Social Influence and the Wisdom of Crowd Effect
formfeed writes "A lot has been written lately on the crowd effect and the wisdom of crowds. But for those of us who are doubtful, the Proceedings of the National Academy of Science has published a study showing how masses can become dumber: social influence. While previous studies show how groups of people can come up with remarkably accurate results, it seems 'even mild social influence can undermine the wisdom of crowd effect in simple estimation tasks.' Social influence 'diminishes the diversity of the crowd without improvements of its collective error.' In short, crowd intelligence only works in cases where the opinion of others is hidden."
duh?
Just look at Facebook.
You got the touch!
This is exactly what happened with George W. Bush's felony wiretapping crimes. The clear fact was that he and his administration, through the NSA's new wiretapping programs, committed multiple wiretapping felonies, each punishable by law by up to five years in prison. Instead of reporting this inconvenient fact, the news "experts" focused on "strategy"--is it a good strategy for Democrats to hold the president to inconvenient standards like the law, when it might make them look weak on security? And somehow this massive crime was talked down into a non-issue, quietly pushed out of the scene, and when people had forgotten about it, swept under the rug by most everyone in power with retroactive immunities.
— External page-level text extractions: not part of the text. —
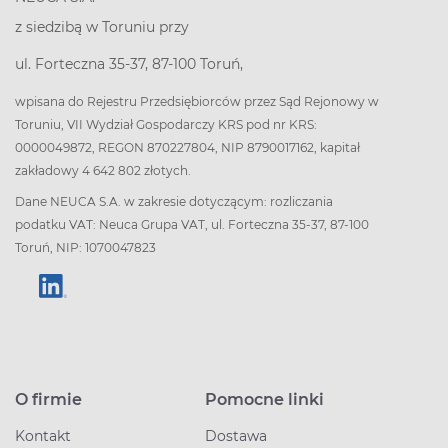
z siedzibą w Toruniu przy
ul. Forteczna 35-37, 87-100 Toruń,
wpisana do Rejestru Przedsiębiorców przez Sąd Rejonowy w
Toruniu, VII Wydział Gospodarczy KRS pod nr KRS:
0000049872, REGON 870227804, NIP 8790017162, kapitał
zakładowy 4 642 802 złotych.
Dane NEUCA S.A. w zakresie dotyczącym: rozliczania
podatku VAT: Neuca Grupa VAT, ul. Forteczna 35-37, 87-100
Toruń, NIP: 1070047823
O firmie
Pomocne linki
Kontakt
Dostawa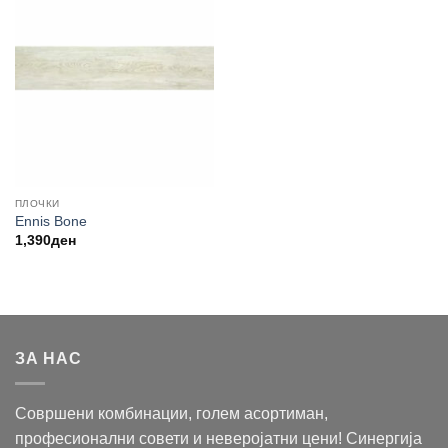
ПЛОЧКИ
Ennis Bone
1,390
ден
ЗА НАС
Совршени комбинации, голем асортиман,
професионални совети и неверојатни цени! Синергија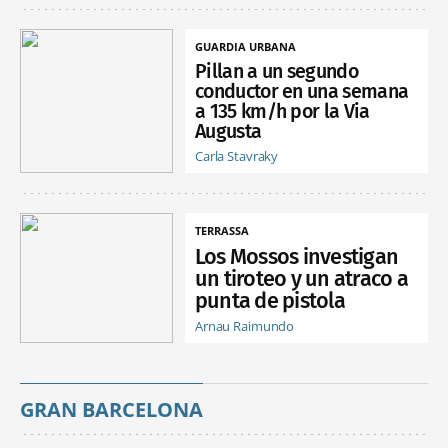
GUARDIA URBANA
Pillan a un segundo
conductor en una semana
a 135 km/h por la Via
Augusta
Carla Stavraky
TERRASSA
Los Mossos investigan
un tiroteo y un atraco a
punta de pistola
Arnau Raimundo
GRAN BARCELONA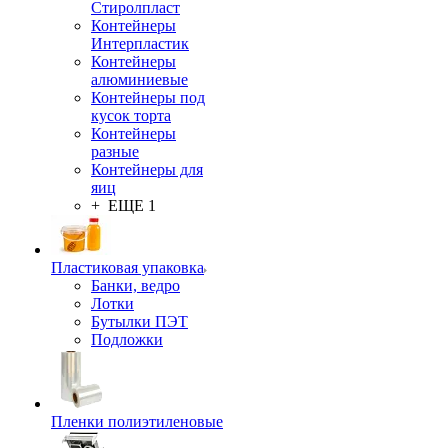
Стиролпласт
Контейнеры
Интерпластик
Контейнеры
алюминиевые
Контейнеры под
кусок торта
Контейнеры
разные
Контейнеры для
яиц
+ ЕЩЕ 1
Пластиковая упаковка
Банки, ведро
Лотки
Бутылки ПЭТ
Подложки
Пленки полиэтиленовые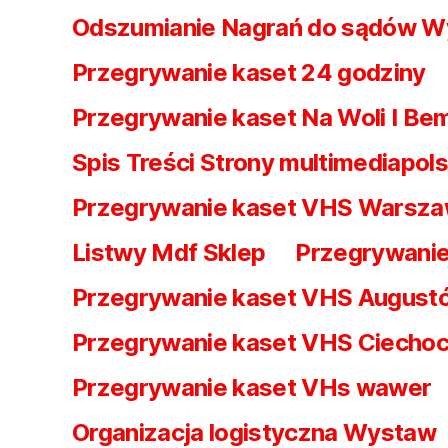
Odszumianie Nagrań do sądów W
Przegrywanie kaset 24 godziny
Przegrywanie kaset Na Woli I Be
Spis Treści Strony multimediapols
Przegrywanie kaset VHS Warsz
Listwy Mdf Sklep
Przegrywanie
Przegrywanie kaset VHS August
Przegrywanie kaset VHS Ciechoc
Przegrywanie kaset VHs wawer
Organizacja logistyczna Wystaw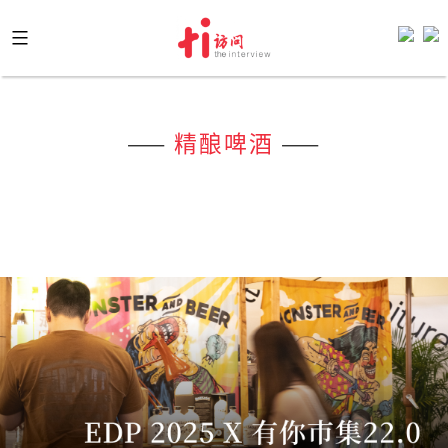
Skip
to
content
——
精酿啤酒
——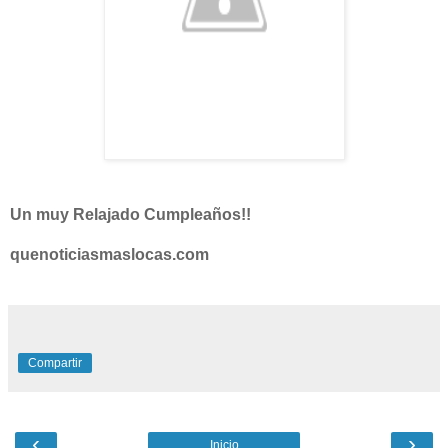
Un muy Relajado Cumpleaños!!
quenoticiasmaslocas.com
Compartir
‹
›
Inicio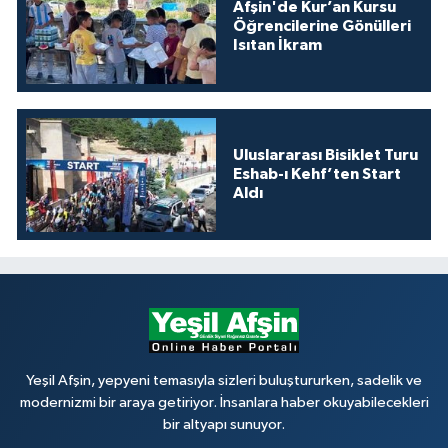
Afşin'de Kur’an Kursu
Öğrencilerine Gönülleri
Isıtan İkram
Uluslararası Bisiklet Turu
Eshab-ı Kehf’ten Start
Aldı
Yeşil Afşin, yepyeni temasıyla sizleri buluştururken, sadelik ve
modernizmi bir araya getiriyor. İnsanlara haber okuyabilecekleri
bir altyapı sunuyor.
I think (hope?) that without the "opinion leaders" the outcome would have been very different.
I do think this is why we have the _same_ two political parties.
Facebook is just plain crowd: like a mob with everyone shouting.
Slashdot is a crowd moderated by randomly selected crowd-members, with multiple-moderation, meta-moderation, and karma-influence.
That's a huge difference. And you can see it. On Facebook, there's an endless stream of garbage. On slashdot, you can go back to an article that has matured and just read the 4s and 5s and get a pretty good sense of the best content.
No slashdot ain't close to perfect. What this shows however is that "wisdom of the crowds" is variable based on the system used. The more complex and well thought-out the system, the more wise the crowd gets.